Source [Atlantico] : Dans son nouveau livre, Chaos, Stéphane Rozès analyse les causes de la défiance des peuples envers leurs élites et celles de la montée des extrêmes. Loin de défendre des intérêts nationaux, les technocrates qui nous gouvernent légitiment des décisions prises ailleurs et par d’autres, et bafouent l’idéal démocratique dont ils se réclament.
Causeur. Le titre de votre nouveau livre, Chaos, a de quoi inquiéter venant d’un observateur averti tel que vous, ancien sondeur et conseiller de présidents. Alors qu’on nous a vendu pendant des décennies la mondialisation comme un facteur de paix et l’Europe comme l’avenir des nations, la construction européenne ne fait plus rêver et la mondialisation fait revenir la guerre sur le devant de la scène. Pourquoi ?

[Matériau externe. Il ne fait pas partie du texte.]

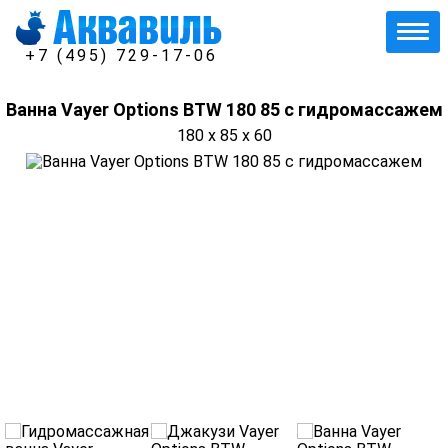
+7 (495) 729-17-06
Ванна Vayer Options BTW 180 85 с гидромассажем
180 x 85 x 60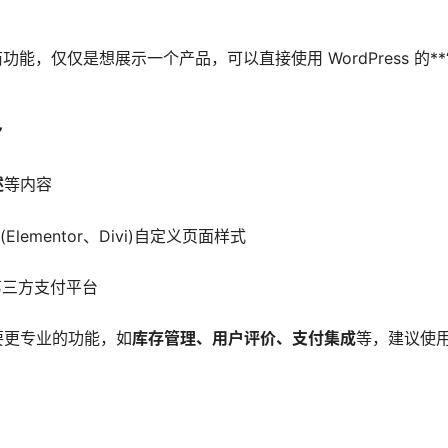
商功能，仅仅是想展示一个产品，可以直接使用 WordPress 的**
”
述
等内容
(Elementor、Divi)自定义页面样式
第三方支付平台
要更专业的功能，如
库存管理、用户评价、支付集成
等，建议使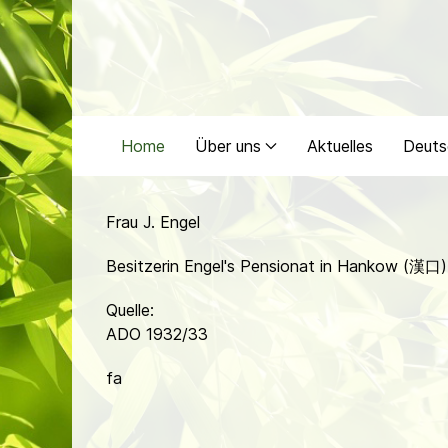
Home
Über uns
Aktuelles
Deuts
Frau J. Engel
Besitzerin Engel's Pensionat in Hankow (漢口)
Quelle:
ADO 1932/33
fa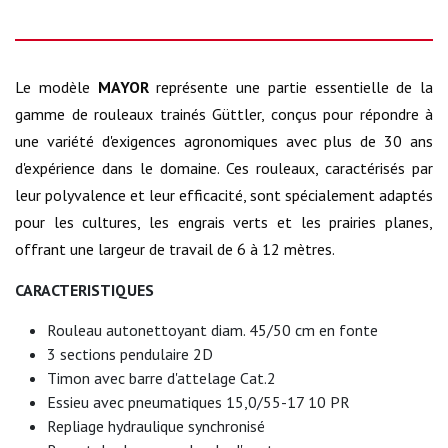
Le modèle
MAYOR
représente une partie essentielle de la
gamme de rouleaux trainés Güttler, conçus pour répondre à
une variété d'exigences agronomiques avec plus de 30 ans
d'expérience dans le domaine. Ces rouleaux, caractérisés par
leur polyvalence et leur efficacité, sont spécialement adaptés
pour les cultures, les engrais verts et les prairies planes,
offrant une largeur de travail de 6 à 12 mètres.
CARACTERISTIQUES
Rouleau autonettoyant diam. 45/50 cm en fonte
3 sections pendulaire 2D
Timon avec barre d'attelage Cat.2
Essieu avec pneumatiques 15,0/55-17 10 PR
Repliage hydraulique synchronisé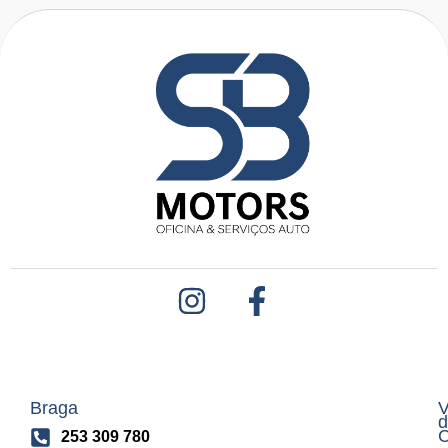
Braga
V
d
C
253 309 780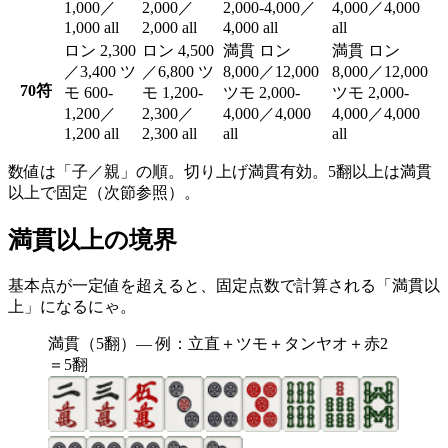
1,000／
2,000／
2,000-4,000／
4,000／4,000
1,000 all
2,000 all
4,000 all
all
ロン 2,300
ロン 4,500
満貫 ロン
満貫 ロン
／3,400 ツ
／6,800 ツ
8,000／12,000
8,000／12,000
70符
モ 600-
モ 1,200-
ツモ 2,000-
ツモ 2,000-
1,200／
2,300／
4,000／4,000
4,000／4,000
1,200 all
2,300 all
all
all
数値は「子／親」の順。切り上げ満貫有効。5翻以上は満貫
以上で固定（次節参照）。
満貫以上の境界
基本点が一定値を超えると、固定点数で計算される「満貫以
上」になるにゃ。
満貫（5翻）— 例：立直＋ツモ＋タンヤオ＋赤2
＝5翻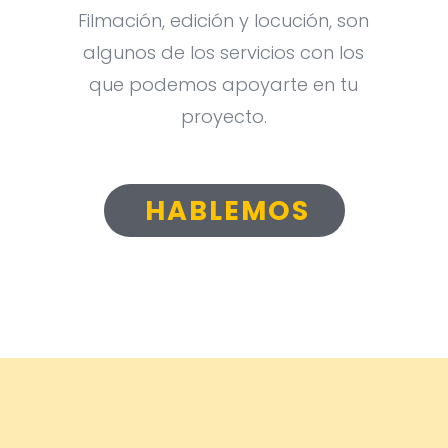
Filmación, edición y locución, son
algunos de los servicios con los
que podemos apoyarte en tu
proyecto.
HABLEMOS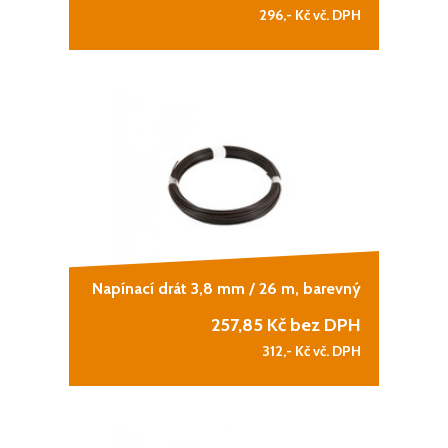
296,-
Kč vč. DPH
Napínací drát 3,8 mm / 26 m, barevný
257,85
Kč bez DPH
312,-
Kč vč. DPH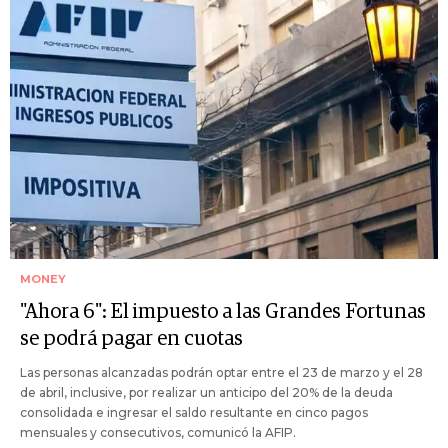
MONEY
"Ahora 6": El impuesto a las Grandes Fortunas
se podrá pagar en cuotas
Las personas alcanzadas podrán optar entre el 23 de marzo y el 28
de abril, inclusive, por realizar un anticipo del 20% de la deuda
consolidada e ingresar el saldo resultante en cinco pagos
mensuales y consecutivos, comunicó la AFIP.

Stéphane Rozès. Nos dirigeants ont simplement oublié l’essentiel et ont cru pouvoir substituer au politique et à ses aléas l’économique et ses process maîtrisés. Ils ont juste oublié que ce sont les peuples qui font l’histoire. Les communautés humaines ne sont pas mues fondamentalement par la prospérité, mais par la volonté de maîtriser collectivement leur destin. Chacune d’entre elles a une façon singulière d’être au monde, de penser et de faire. Chaque peuple est habité par un imaginaire commun qui lui permet de s’approprier le réel au travers de représentations, de symboles, d’institutions. Cela lui permet d’intégrer les changements. D’où le sous-titre de mon livre « Essai sur l’imaginaire des peuples ». C’est cet imaginaire, fonctionnant comme un véritable creuset culturel, qui crée le commun et le génie particulier de chaque peuple. C’est lui qui fait tenir ensemble les hommes.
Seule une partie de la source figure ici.